What is ETL?
ETL stands for Extract, Transform, Load — three steps that together form the process of consolidating data from various sources into usable information. It's the backbone of virtually every business intelligence and data warehouse system.
A simple analogy: imagine cooking a meal with ingredients from three different markets. First, you collect the ingredients (Extract). Then you wash, cut, and prepare them (Transform). Finally, you put everything in the pan (Load). The result is a ready-to-serve meal — or in data terms: a clean, structured dataset ready for analysis.
Without ETL, you'd have to manually copy data between systems, stitch Excel files together, and repeat the same cleaning tasks over and over. ETL automates this entire process so you always have current, reliable data.
Extract — Pulling data from sources
The first step is Extract: pulling data from all kinds of sources. In a typical organization, data comes from dozens of systems:
- Databases — SQL Server, PostgreSQL, MySQL, Oracle
- Files — Excel sheets, CSV exports, XML feeds, JSON files
- Cloud applications — Salesforce, HubSpot, Google Analytics
- APIs — REST or GraphQL endpoints from web services
- Streaming data — IoT sensors, log files, event streams
Two key choices: full extract (fetch everything each time — simple but slow) vs. incremental extract (only fetch what changed — faster but more complex). A good ETL process ensures extraction doesn't burden the source systems.

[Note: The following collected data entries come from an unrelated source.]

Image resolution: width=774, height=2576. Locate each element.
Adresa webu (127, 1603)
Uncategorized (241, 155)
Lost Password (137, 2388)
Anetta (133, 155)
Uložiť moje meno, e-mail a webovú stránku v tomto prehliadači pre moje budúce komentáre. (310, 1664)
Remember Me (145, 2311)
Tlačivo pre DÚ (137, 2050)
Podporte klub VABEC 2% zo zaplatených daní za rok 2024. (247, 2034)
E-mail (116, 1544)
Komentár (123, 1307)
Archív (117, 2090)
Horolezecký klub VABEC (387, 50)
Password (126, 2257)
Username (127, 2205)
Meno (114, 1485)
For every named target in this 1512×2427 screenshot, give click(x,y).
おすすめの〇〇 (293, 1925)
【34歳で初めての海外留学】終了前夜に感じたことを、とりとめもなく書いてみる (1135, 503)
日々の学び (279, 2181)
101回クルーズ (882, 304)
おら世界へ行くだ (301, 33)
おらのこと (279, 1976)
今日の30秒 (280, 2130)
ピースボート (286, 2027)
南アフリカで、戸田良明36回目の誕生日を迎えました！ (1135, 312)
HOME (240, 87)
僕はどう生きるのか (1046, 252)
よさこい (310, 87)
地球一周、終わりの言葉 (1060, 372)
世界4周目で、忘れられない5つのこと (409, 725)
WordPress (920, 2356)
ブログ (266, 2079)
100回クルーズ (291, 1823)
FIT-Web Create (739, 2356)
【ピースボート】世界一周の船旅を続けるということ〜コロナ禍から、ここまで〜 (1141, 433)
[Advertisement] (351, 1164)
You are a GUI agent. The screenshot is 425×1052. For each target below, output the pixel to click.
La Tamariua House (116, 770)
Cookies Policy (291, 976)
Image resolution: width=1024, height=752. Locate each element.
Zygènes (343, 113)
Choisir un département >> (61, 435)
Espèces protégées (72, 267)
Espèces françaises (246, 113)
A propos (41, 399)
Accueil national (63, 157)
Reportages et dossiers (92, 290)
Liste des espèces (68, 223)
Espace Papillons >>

Transform — Cleaning and enriching data
The Transform step is where the real magic happens. Raw source data is almost never directly usable. Typical transformations include:
- Cleaning — Removing duplicates, handling missing values, fixing typos
- Standardizing — Aligning date formats, converting currencies, normalizing units
- Joining — Combining data from different sources (e.g., CRM customer data with ERP order data)
- Enrichment — Adding derived information (age from birthdate, margins from revenue and costs)
- Aggregation — Summarizing detail data (daily transactions to monthly totals)
- Business rules — Organization-specific calculations
In practice, data engineers spend 60-80% of their time understanding and cleaning data. Building the dashboard is often the easy part.
Load — Loading data into the warehouse
The final step is Load: loading transformed data into the target database, usually a data warehouse or data lakehouse.
| Strategy | How it works | When to use |
|---|---|---|
| Full load | Target table is emptied and completely refilled | Small datasets, simple scenarios |
| Incremental load | Only new or changed records are added/updated | Large datasets, frequent refreshes |
Modern data warehouses (Snowflake, BigQuery, Microsoft Fabric) make loading increasingly easy with features like MERGE statements, automatic partitioning, and scalable storage.
ETL vs. ELT — What's the difference?
Traditionally, transformation happens before loading: ETL. But recently, ELT (Extract, Load, Transform) has become popular — you load raw data first, then transform inside the warehouse.
| Aspect | ETL | ELT |
|---|---|---|
| Where transformation happens | Separate ETL server | Inside the data warehouse |
| Speed | Slower for large volumes | Faster via parallel processing |
| Flexibility | Transformations fixed at design time | Raw data available for new transformations |
| Best for | On-premises, sensitive data, compliance | Cloud environments, large volumes, agile |
The trend is clearly toward ELT, driven by powerful cloud warehouses. Tools like dbt are designed specifically for the "T" in ELT. But ETL isn't dead — it's still the better choice when you need to filter sensitive data before loading (GDPR compliance).
Popular ETL tools
Key ETL/ELT tools to consider:
- Power Query — Built into Power BI and Excel. Great for beginners and self-service BI. Free.
- Azure Data Factory — Microsoft's cloud ETL/ELT platform. Enterprise-grade, pay-as-you-go.
- dbt — The standard for SQL-based transformations in modern data stacks. Open source core.
- Informatica — Enterprise ETL with broad connector support.
- Fivetran — Automated connectors for loading SaaS data. Volume-based pricing.
- Microsoft Fabric Dataflows — Cloud ETL/ELT integrated with Power BI and Fabric.
For most organizations already using Microsoft, the combination of Power Query and Azure Data Factory or Fabric Dataflows is a logical choice. Start with the simplest tool that meets your needs.